Toggle to next slave:

SlavePools.next_slave!

Specify a different slave pool than the default:

SlavePools.with_pool('other_pool') { #do stuff }

Specifically use the master for a call:

SlavePools.with_master { #do stuff }

Determine if there are slaves:

SlavePools.active?

The gem, by default, sends writes and reads to the master and slave databases, respectfully. But in your app, if you write to the master during a request, you will probably want to read from the master in that request as well, in case there is replication. You will also probably want to read from the master on the next request (after a write to the master) to cover redirects.

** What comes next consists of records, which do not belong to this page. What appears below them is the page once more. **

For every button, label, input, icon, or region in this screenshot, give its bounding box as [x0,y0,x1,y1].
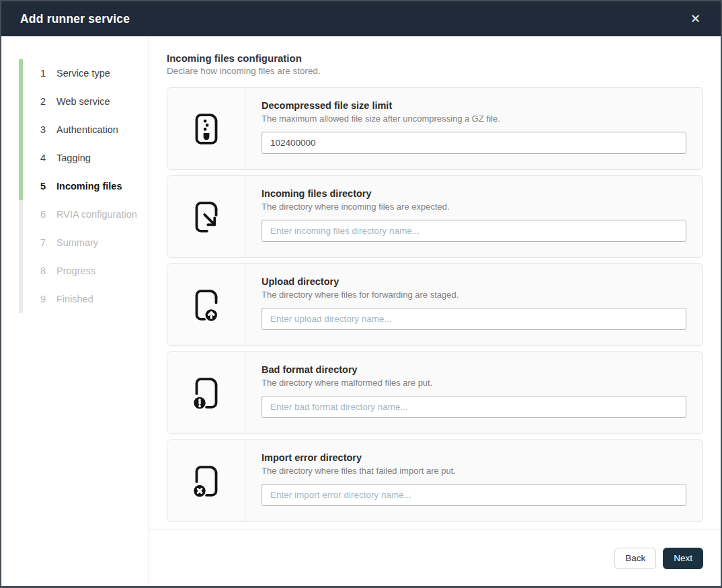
incoming-file-icon [187,198,226,237]
dialog-footer: Back Next [149,530,721,586]
step-label: Tagging [56,153,91,163]
step-number: 1 [38,68,48,79]
card-bad-format-directory: Bad format directory The directory where… [167,351,703,434]
step-label: Finished [56,294,93,304]
back-button[interactable]: Back [614,548,656,569]
step-label: Summary [56,237,98,248]
step-number: 8 [38,265,48,276]
step-number: 9 [38,294,48,304]
sidebar-step-incoming-files[interactable]: 5 Incoming files [19,172,149,200]
incoming-files-directory-input[interactable] [262,220,686,242]
main-panel: Incoming files configuration Declare how… [149,36,721,586]
card-icon-panel [167,88,245,169]
import-error-directory-input[interactable] [262,484,686,506]
card-icon-panel [167,352,245,433]
step-content: Incoming files configuration Declare how… [149,36,721,528]
wizard-steps: 1 Service type 2 Web service 3 Authentic… [19,59,149,313]
card-description: The directory where malformed files are … [262,378,686,388]
card-icon-panel [167,264,245,345]
step-label: RVIA configuration [56,209,137,220]
next-button[interactable]: Next [663,548,703,569]
card-description: The directory where files for forwarding… [262,290,686,300]
step-number: 6 [38,209,48,220]
card-title: Incoming files directory [262,188,686,199]
upload-directory-input[interactable] [262,308,686,330]
sidebar-step-summary[interactable]: 7 Summary [19,228,149,257]
wizard-sidebar: 1 Service type 2 Web service 3 Authentic… [1,36,149,586]
close-icon[interactable]: ✕ [686,10,705,28]
step-number: 3 [38,124,48,135]
card-title: Bad format directory [262,364,686,375]
step-label: Incoming files [56,181,122,192]
import-error-file-icon [187,462,226,501]
sidebar-step-finished[interactable]: 9 Finished [19,285,149,313]
card-icon-panel [167,440,245,521]
dialog-header: Add runner service ✕ [1,1,721,36]
sidebar-step-service-type[interactable]: 1 Service type [19,59,149,87]
config-cards: Decompressed file size limit The maximum… [167,87,703,522]
page-subtitle: Declare how incoming files are stored. [167,66,703,76]
sidebar-step-rvia-configuration[interactable]: 6 RVIA configuration [19,200,149,228]
card-decompressed-file-size-limit: Decompressed file size limit The maximum… [167,87,703,170]
sidebar-step-tagging[interactable]: 4 Tagging [19,144,149,172]
step-number: 2 [38,96,48,107]
sidebar-step-authentication[interactable]: 3 Authentication [19,116,149,144]
step-label: Service type [56,68,110,79]
step-label: Authentication [56,124,118,135]
step-label: Progress [56,265,95,276]
zip-file-icon [187,110,226,149]
dialog-body: 1 Service type 2 Web service 3 Authentic… [1,36,721,586]
card-description: The directory where incoming files are e… [262,202,686,212]
step-number: 7 [38,237,48,248]
card-title: Upload directory [262,276,686,287]
card-upload-directory: Upload directory The directory where fil… [167,263,703,346]
card-incoming-files-directory: Incoming files directory The directory w… [167,175,703,258]
dialog-title: Add runner service [20,12,130,26]
step-number: 5 [38,181,48,192]
step-label: Web service [56,96,110,107]
decompressed-file-size-limit-input[interactable] [262,132,686,154]
card-description: The maximum allowed file size after unco… [262,114,686,124]
card-import-error-directory: Import error directory The directory whe… [167,439,703,522]
add-runner-service-dialog: Add runner service ✕ 1 Service type 2 We… [0,0,722,588]
sidebar-step-web-service[interactable]: 2 Web service [19,87,149,116]
sidebar-step-progress[interactable]: 8 Progress [19,257,149,285]
card-title: Import error directory [262,452,686,463]
page-title: Incoming files configuration [167,52,703,64]
step-number: 4 [38,153,48,163]
card-title: Decompressed file size limit [262,100,686,111]
bad-format-file-icon [187,374,226,413]
bad-format-directory-input[interactable] [262,396,686,418]
upload-file-icon [187,286,226,325]
card-icon-panel [167,176,245,257]
card-description: The directory where files that failed im… [262,466,686,476]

Using a standard rails application setup, you can achieve this by adding these example methods to your application controller (some of these may be folded in the gem, but leaving out for now):

class ApplicationController < ActionController::Base

  around_filter   :stick_to_master_for_updates
  around_filter   :use_master_for_redirect #goes with above
  after_filter    :switch_to_next_slave

  def switch_to_next_slave
    SlavePools.next_slave! if slaves?
  end

  def use_admin_slave_pool
    SlavePools.with_pool('admin') { yield } if slaves?
  end

  def stick_to_master_for_updates
    if slaves? && (request.post? || request.put? || request.delete?)
      SlavePools.with_master { yield }
      session[:stick_to_master] = 1
    else
      yield
    end
  end

  def use_master_for_redirect
    if slaves? && session[:stick_to_master]
      session[:stick_to_master] = nil
      SlavePools.with_master { yield }
    else
      yield
    end
  end

  def use_master
    if slaves?
      SlavePools.with_master { yield }
      session[:stick_to_master] = 1
    else
      yield
    end
  end

  def slaves?
    SlavePools.active?
  end
end

For other cases where you use the master for writes, you should wrap the request in a ‘use_master’ block

class PostsController < ApplicationController
  around_filter :use_master, :only=>:index

  def index
    Activity.create()
    # index is a GET call, but we've decided to record something, so we want to wrap it in a use_master block
  end
end

works with activerecord 3.2.12 (not tested with Rails 2)

Install

Add to your Gemfile

gem 'slave_pools'

Setup

slave_pools identifies slave databases by looking for entries of the form “<environment>pool<pool_name>name<db_name>”.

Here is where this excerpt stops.